Return, without pictures, the lines from the start of the data through the one that contains "σκέφτεται κανείς ότι είναι τεράστια σκάνδ".

:: PROVIDED ENTRIES ::

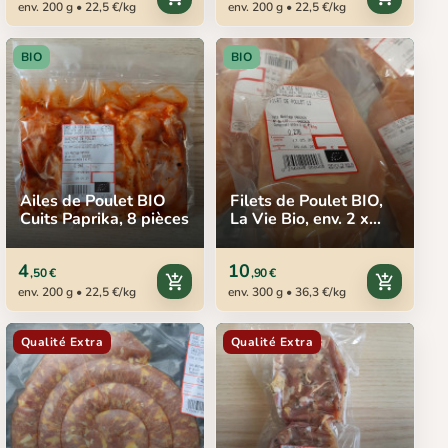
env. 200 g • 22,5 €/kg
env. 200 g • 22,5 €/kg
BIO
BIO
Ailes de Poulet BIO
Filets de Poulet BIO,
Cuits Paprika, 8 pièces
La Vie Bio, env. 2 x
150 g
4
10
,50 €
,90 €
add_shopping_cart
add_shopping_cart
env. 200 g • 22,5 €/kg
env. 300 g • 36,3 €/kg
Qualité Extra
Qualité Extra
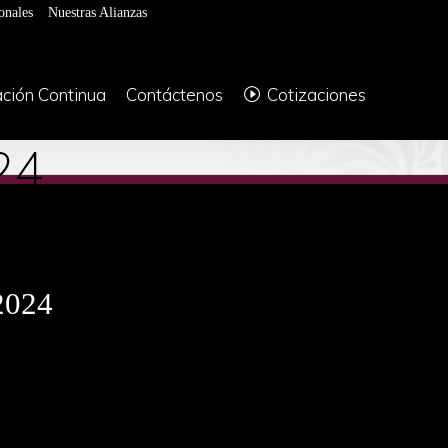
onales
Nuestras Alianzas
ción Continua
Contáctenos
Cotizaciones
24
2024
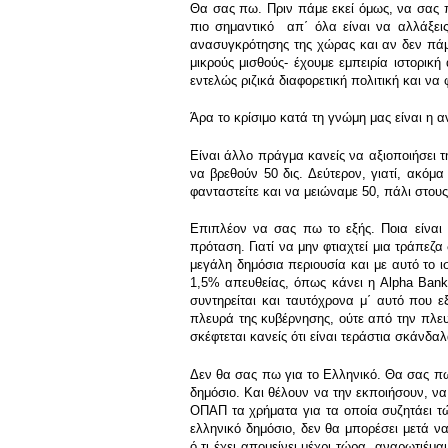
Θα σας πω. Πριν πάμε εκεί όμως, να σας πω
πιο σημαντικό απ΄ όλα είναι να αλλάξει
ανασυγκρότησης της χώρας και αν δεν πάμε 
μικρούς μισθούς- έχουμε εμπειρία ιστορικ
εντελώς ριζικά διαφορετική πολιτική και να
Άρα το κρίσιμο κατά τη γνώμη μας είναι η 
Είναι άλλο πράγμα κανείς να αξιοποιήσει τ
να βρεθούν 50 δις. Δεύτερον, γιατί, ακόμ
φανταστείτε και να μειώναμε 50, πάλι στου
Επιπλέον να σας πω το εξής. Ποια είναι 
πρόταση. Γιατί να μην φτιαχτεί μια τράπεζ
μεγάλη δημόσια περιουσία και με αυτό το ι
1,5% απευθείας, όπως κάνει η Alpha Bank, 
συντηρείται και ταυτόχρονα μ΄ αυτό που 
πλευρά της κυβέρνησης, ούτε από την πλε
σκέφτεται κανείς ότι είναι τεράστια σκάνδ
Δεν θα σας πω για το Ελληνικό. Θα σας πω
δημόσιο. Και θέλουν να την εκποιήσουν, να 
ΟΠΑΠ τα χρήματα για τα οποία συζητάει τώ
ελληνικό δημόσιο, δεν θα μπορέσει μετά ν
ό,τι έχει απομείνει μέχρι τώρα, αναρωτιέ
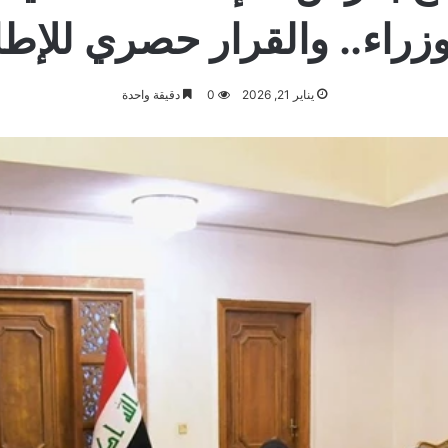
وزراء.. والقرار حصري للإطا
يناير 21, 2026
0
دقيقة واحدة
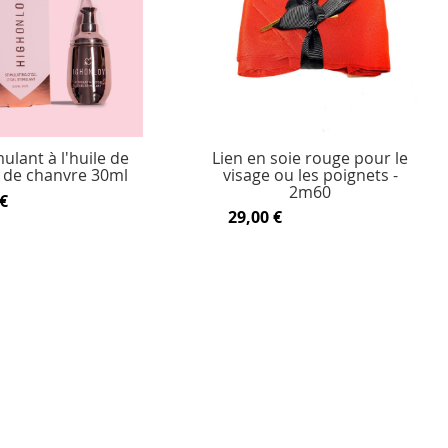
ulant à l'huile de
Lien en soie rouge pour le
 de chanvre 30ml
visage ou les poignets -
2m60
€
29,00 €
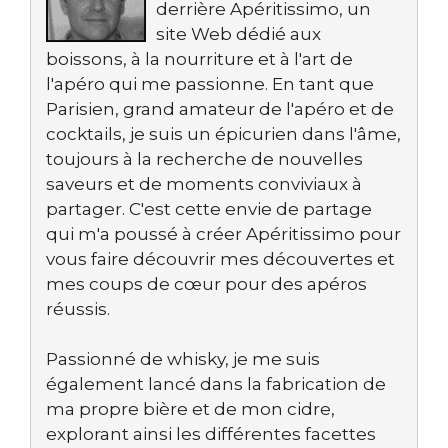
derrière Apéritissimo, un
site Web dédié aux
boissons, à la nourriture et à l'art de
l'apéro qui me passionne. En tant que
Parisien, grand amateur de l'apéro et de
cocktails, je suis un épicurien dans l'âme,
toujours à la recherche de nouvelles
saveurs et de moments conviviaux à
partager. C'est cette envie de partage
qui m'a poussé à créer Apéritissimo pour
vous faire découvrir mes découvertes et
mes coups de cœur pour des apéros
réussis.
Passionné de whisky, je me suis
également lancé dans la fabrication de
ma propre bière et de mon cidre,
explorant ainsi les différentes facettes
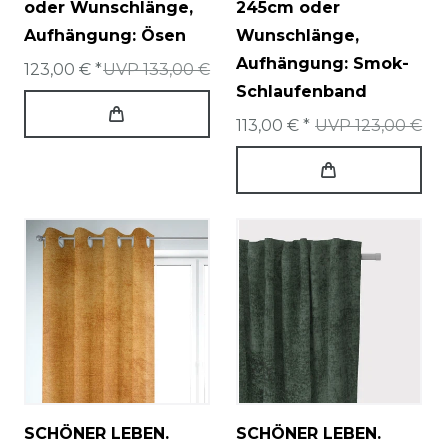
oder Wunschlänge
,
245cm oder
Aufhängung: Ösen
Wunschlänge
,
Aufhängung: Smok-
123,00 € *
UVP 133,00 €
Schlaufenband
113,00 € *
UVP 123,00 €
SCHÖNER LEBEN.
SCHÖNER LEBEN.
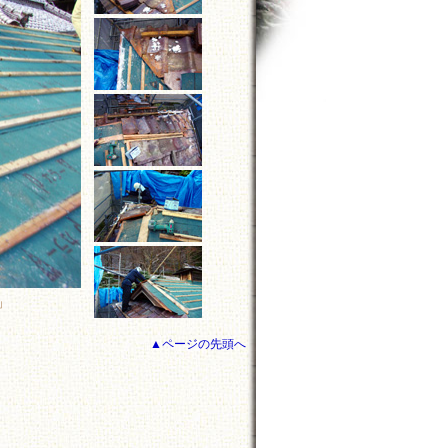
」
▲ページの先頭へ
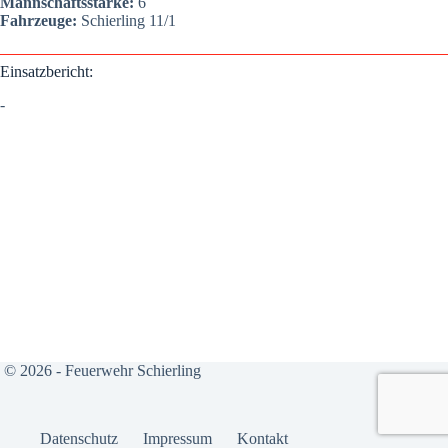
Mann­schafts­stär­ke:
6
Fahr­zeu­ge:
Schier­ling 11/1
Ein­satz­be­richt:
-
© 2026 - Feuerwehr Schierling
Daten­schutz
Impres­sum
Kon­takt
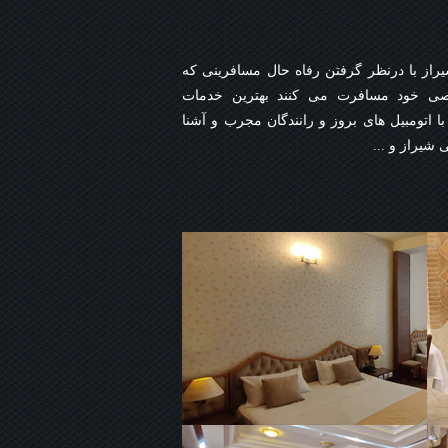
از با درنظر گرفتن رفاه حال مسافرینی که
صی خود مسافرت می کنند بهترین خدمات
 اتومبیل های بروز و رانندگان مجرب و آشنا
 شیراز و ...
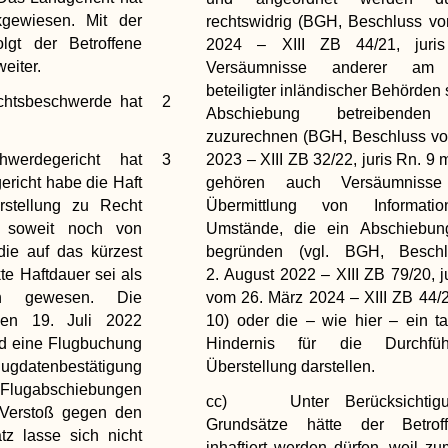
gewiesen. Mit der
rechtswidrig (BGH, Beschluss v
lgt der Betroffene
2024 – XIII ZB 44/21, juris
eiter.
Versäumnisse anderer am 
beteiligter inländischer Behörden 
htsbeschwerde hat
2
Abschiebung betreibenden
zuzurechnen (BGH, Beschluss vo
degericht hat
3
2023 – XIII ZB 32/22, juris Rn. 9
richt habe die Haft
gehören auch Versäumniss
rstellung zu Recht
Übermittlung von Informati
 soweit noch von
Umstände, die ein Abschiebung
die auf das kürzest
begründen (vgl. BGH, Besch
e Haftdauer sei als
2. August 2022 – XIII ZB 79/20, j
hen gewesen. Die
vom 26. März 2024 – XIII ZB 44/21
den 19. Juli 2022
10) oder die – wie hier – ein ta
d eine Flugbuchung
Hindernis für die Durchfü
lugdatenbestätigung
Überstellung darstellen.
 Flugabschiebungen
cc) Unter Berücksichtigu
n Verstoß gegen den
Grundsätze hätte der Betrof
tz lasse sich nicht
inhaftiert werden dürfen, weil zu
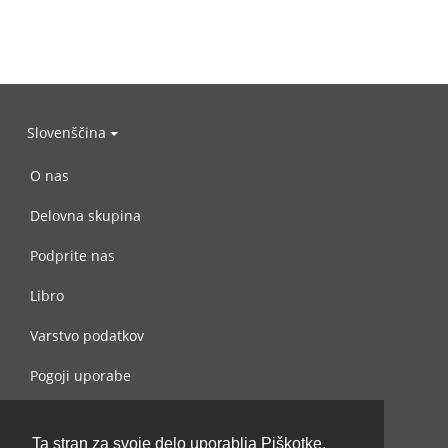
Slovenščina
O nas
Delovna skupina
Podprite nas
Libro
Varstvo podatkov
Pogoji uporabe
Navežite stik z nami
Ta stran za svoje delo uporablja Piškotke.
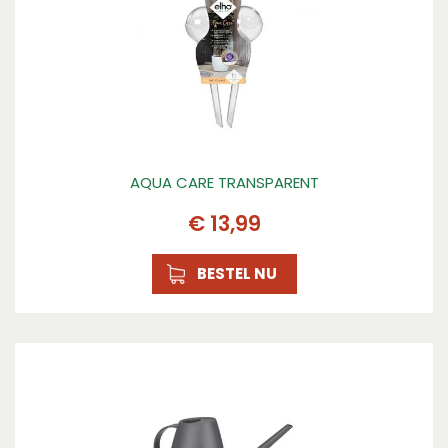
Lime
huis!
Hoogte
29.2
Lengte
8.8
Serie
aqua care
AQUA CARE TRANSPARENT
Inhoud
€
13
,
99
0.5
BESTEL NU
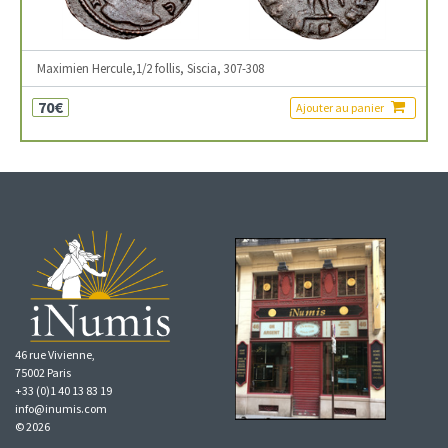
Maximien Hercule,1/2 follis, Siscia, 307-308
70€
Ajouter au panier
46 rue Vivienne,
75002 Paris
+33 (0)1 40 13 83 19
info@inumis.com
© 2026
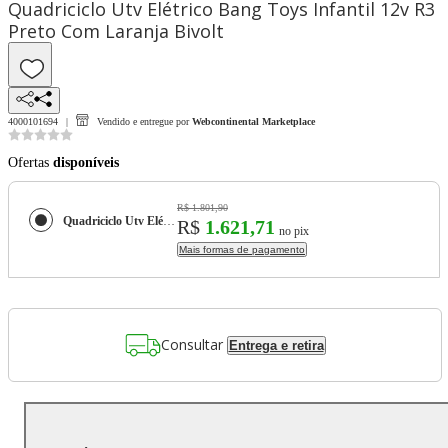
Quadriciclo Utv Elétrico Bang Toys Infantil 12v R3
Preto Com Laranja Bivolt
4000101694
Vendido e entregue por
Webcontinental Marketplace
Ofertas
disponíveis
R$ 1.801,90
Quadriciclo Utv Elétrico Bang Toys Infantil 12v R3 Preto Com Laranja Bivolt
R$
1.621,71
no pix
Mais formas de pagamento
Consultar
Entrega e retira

:::

* COMPLETED TASK *
env. 200 g • 22,5 €/kg
env. 200 g • 22,5 €/kg
BIO
BIO
Ailes de Poulet BIO
Filets de Poulet BIO,
Cuits Paprika, 8 pièces
La Vie Bio, env. 2 x
150 g
4
10
,50 €
,90 €
add_shopping_cart
add_shopping_cart
env. 200 g • 22,5 €/kg
env. 300 g • 36,3 €/kg
Qualité Extra
Qualité Extra
onales
Nuestras Alianzas
ción Continua
Contáctenos
Cotizaciones
24
2024
Θα σας πω. Πριν πάμε εκεί όμως, να σας πω
πιο σημαντικό απ΄ όλα είναι να αλλάξει
ανασυγκρότησης της χώρας και αν δεν πάμε 
μικρούς μισθούς- έχουμε εμπειρία ιστορικ
εντελώς ριζικά διαφορετική πολιτική και να
Άρα το κρίσιμο κατά τη γνώμη μας είναι η 
Είναι άλλο πράγμα κανείς να αξιοποιήσει τ
να βρεθούν 50 δις. Δεύτερον, γιατί, ακόμ
φανταστείτε και να μειώναμε 50, πάλι στου
Επιπλέον να σας πω το εξής. Ποια είναι 
πρόταση. Γιατί να μην φτιαχτεί μια τράπεζ
μεγάλη δημόσια περιουσία και με αυτό το ι
1,5% απευθείας, όπως κάνει η Alpha Bank, 
συντηρείται και ταυτόχρονα μ΄ αυτό που 
πλευρά της κυβέρνησης, ούτε από την πλε
σκέφτεται κανείς ότι είναι τεράστια σκάνδ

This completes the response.